Exercise description: List each line of the data that holds the string "Löhne".

Exercise data:
>>>

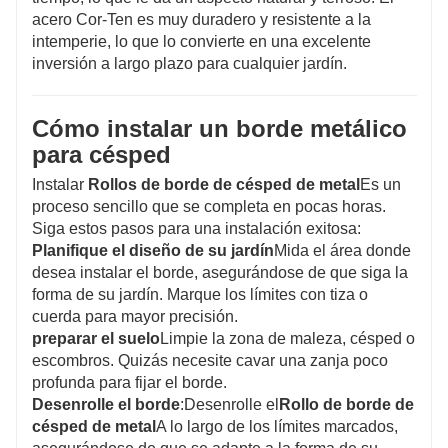
acero Cor-Ten es muy duradero y resistente a la
intemperie, lo que lo convierte en una excelente
inversión a largo plazo para cualquier jardín.
Cómo instalar un borde metálico
para césped
Instalar
Rollos de borde de césped de metal
Es un
proceso sencillo que se completa en pocas horas.
Siga estos pasos para una instalación exitosa:
Planifique el diseño de su jardín
Mida el área donde
desea instalar el borde, asegurándose de que siga la
forma de su jardín. Marque los límites con tiza o
cuerda para mayor precisión.
preparar el suelo
Limpie la zona de maleza, césped o
escombros. Quizás necesite cavar una zanja poco
profunda para fijar el borde.
Desenrolle el borde
:Desenrolle el
Rollo de borde de
césped de metal
A lo largo de los límites marcados,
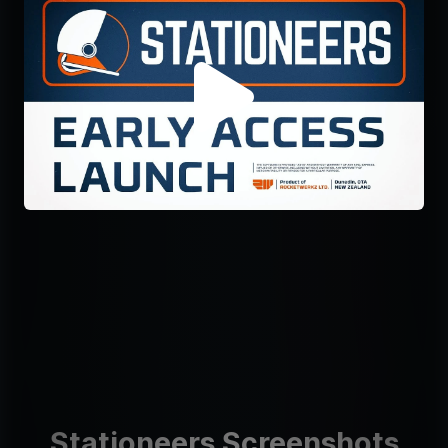
Stationeers Screenshots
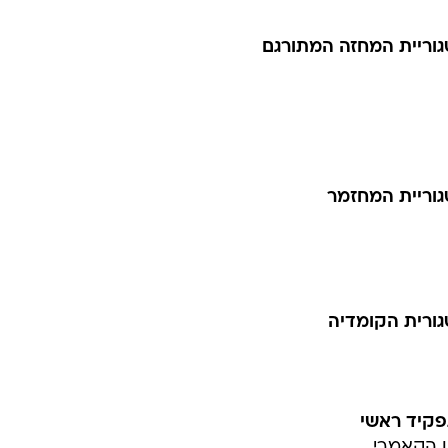
וריית המחזה המתורגם
וריית המחזמר
ורית הקומדיה
פקיד ראשי
ן הקאמרי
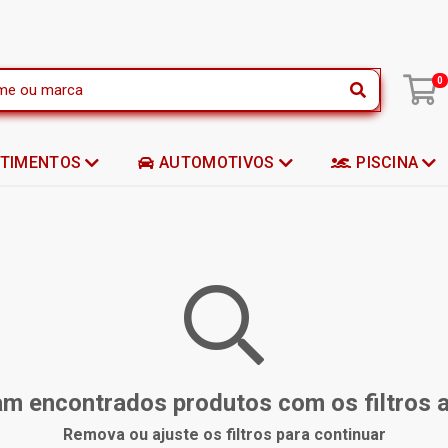
|
0
STIMENTOS
AUTOMOTIVOS
PISCINA
m encontrados produtos com os filtros 
Remova ou ajuste os filtros para continuar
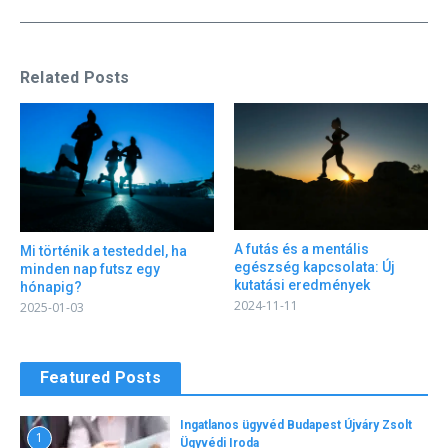
Related Posts
A futás és a mentális
Mi történik a testeddel, ha
egészség kapcsolata: Új
minden nap futsz egy
kutatási eredmények
hónapig?
2024-11-11
2025-01-03
Featured Posts
Ingatlanos ügyvéd Budapest Újváry Zsolt
1
Ügyvédi Iroda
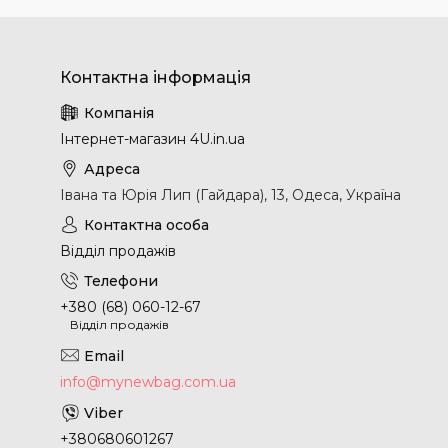
Інтернет-магазин 4U.in.ua
Івана та Юрія Лип (Гайдара), 13, Одеса, Україна
Відділ продажів
+380 (68) 060-12-67
Відділ продажів
info@mynewbag.com.ua
+380680601267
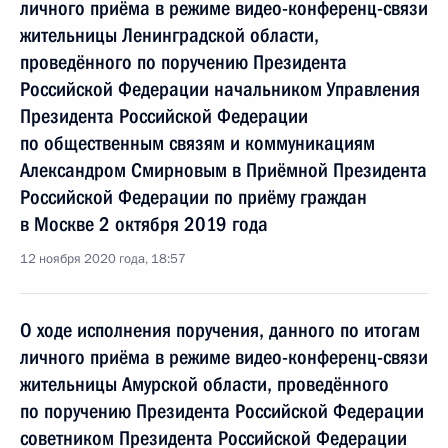
личного приёма в режиме видео-конференц-связи
жительницы Ленинградской области,
проведённого по поручению Президента
Российской Федерации начальником Управления
Президента Российской Федерации
по общественным связям и коммуникациям
Александром Смирновым в Приёмной Президента
Российской Федерации по приёму граждан
в Москве 2 октября 2019 года
12 ноября 2020 года, 18:57
О ходе исполнения поручения, данного по итогам
личного приёма в режиме видео-конференц-связи
жительницы Амурской области, проведённого
по поручению Президента Российской Федерации
советником Президента Российской Федерации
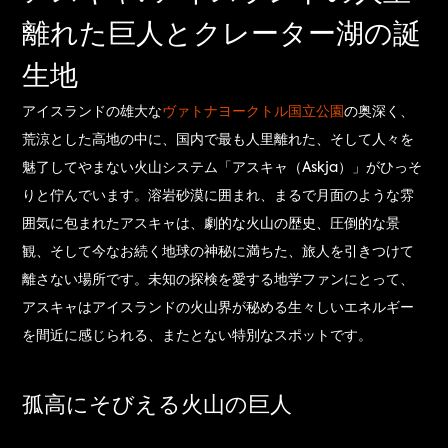
離れた巨人とクレーター湖の誕
生地
アイスランドの雄大な
ヴァトナヨークトル国立公園
の奥深く、
荒涼とした高地の中に、国内で最も人里離れた、そして人々を
魅了してやまない火山システム「アスキャ（Askja）」がひっそ
りと佇んでいます。溶岩砂漠に囲まれ、まるで月面のような雰
囲気に包まれたアスキャは、劇的な火山の歴史、圧倒的な景
観、そして今なお続く地球の神秘に満ちた、旅人を引きつけて
離さない場所です。未知の探検を愛する地学ファンにとって、
アスキャはアイスランドの火山界が秘める生々しいエネルギー
を間近に感じられる、またとない特別なスポットです。
孤高にそびえる火山の巨人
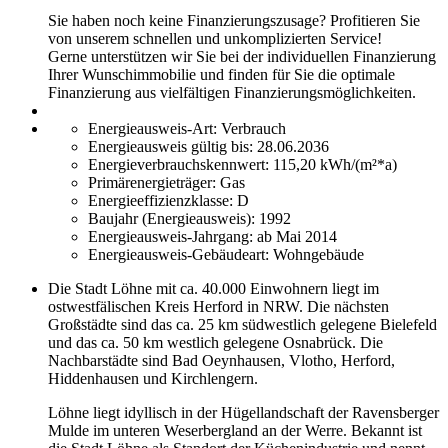
Sie haben noch keine Finanzierungszusage? Profitieren Sie
von unserem schnellen und unkomplizierten Service!
Gerne unterstützen wir Sie bei der individuellen Finanzierung
Ihrer Wunschimmobilie und finden für Sie die optimale
Finanzierung aus vielfältigen Finanzierungsmöglichkeiten.
Energieausweis-Art:
Verbrauch
Energieausweis gültig bis:
28.06.2036
Energieverbrauchskennwert:
115,20 kWh/(m²*a)
Primärenergieträger:
Gas
Energieeffizienzklasse:
D
Baujahr (Energieausweis):
1992
Energieausweis-Jahrgang:
ab Mai 2014
Energieausweis-Gebäudeart:
Wohngebäude
Die Stadt Löhne mit ca. 40.000 Einwohnern liegt im
ostwestfälischen Kreis Herford in NRW. Die nächsten
Großstädte sind das ca. 25 km südwestlich gelegene Bielefeld
und das ca. 50 km westlich gelegene Osnabrück. Die
Nachbarstädte sind Bad Oeynhausen, Vlotho, Herford,
Hiddenhausen und Kirchlengern.
Löhne liegt idyllisch in der Hügellandschaft der Ravensberger
Mulde im unteren Weserbergland an der Werre. Bekannt ist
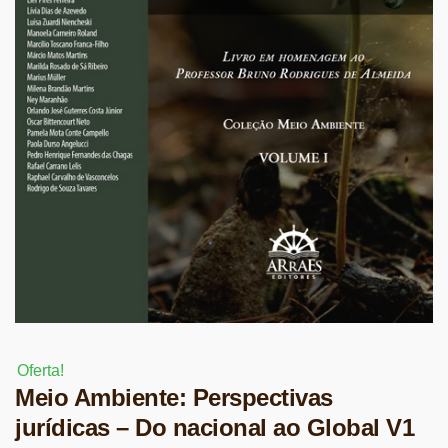
Oferta!
Meio Ambiente: Perspectivas
jurídicas – Do nacional ao Global V1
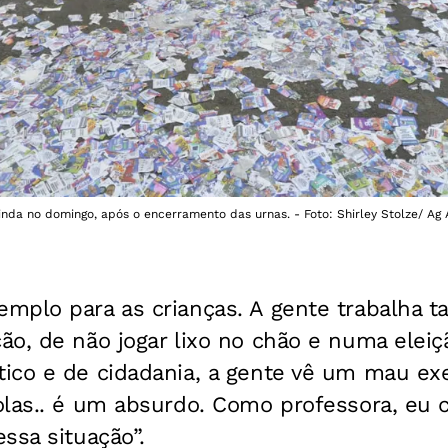
da no domingo, após o encerramento das urnas. - Foto: Shirley Stolze/ Ag
mplo para as crianças. A gente trabalha t
ão, de não jogar lixo no chão e numa elei
ico e de cidadania, a gente vê um mau e
las.. é um absurdo. Como professora, eu c
ssa situação”.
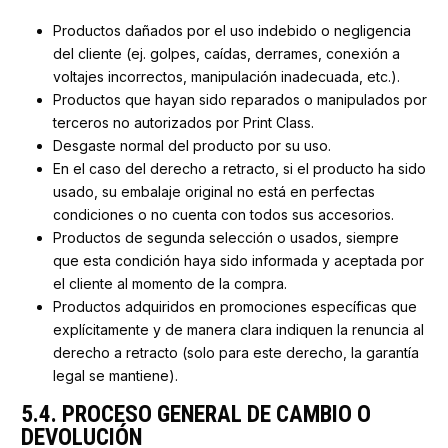
Productos dañados por el uso indebido o negligencia
del cliente (ej. golpes, caídas, derrames, conexión a
voltajes incorrectos, manipulación inadecuada, etc.).
Productos que hayan sido reparados o manipulados por
terceros no autorizados por Print Class.
Desgaste normal del producto por su uso.
En el caso del derecho a retracto, si el producto ha sido
usado, su embalaje original no está en perfectas
condiciones o no cuenta con todos sus accesorios.
Productos de segunda selección o usados, siempre
que esta condición haya sido informada y aceptada por
el cliente al momento de la compra.
Productos adquiridos en promociones específicas que
explícitamente y de manera clara indiquen la renuncia al
derecho a retracto (solo para este derecho, la garantía
legal se mantiene).
5.4. PROCESO GENERAL DE CAMBIO O
DEVOLUCIÓN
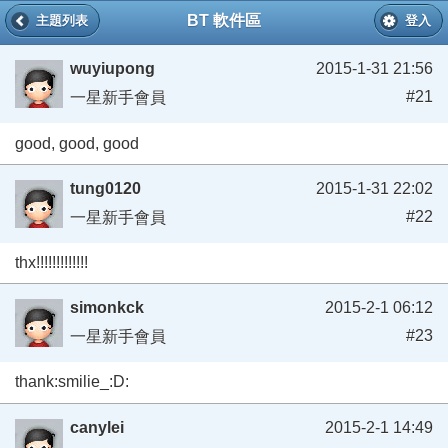
BT 軟件區
主題列表
登入
wuyiupong
2015-1-31 21:56
#21
一星新手會員
good, good, good
tung0120
2015-1-31 22:02
#22
一星新手會員
thx!!!!!!!!!!!!!
simonkck
2015-2-1 06:12
#23
一星新手會員
thank:smilie_:D:
canylei
2015-2-1 14:49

<<<

Written solution:
Die Stadt Löhne mit ca. 40.000 Einwohnern liegt im
Löhne liegt idyllisch in der Hügellandschaft der Ravensberger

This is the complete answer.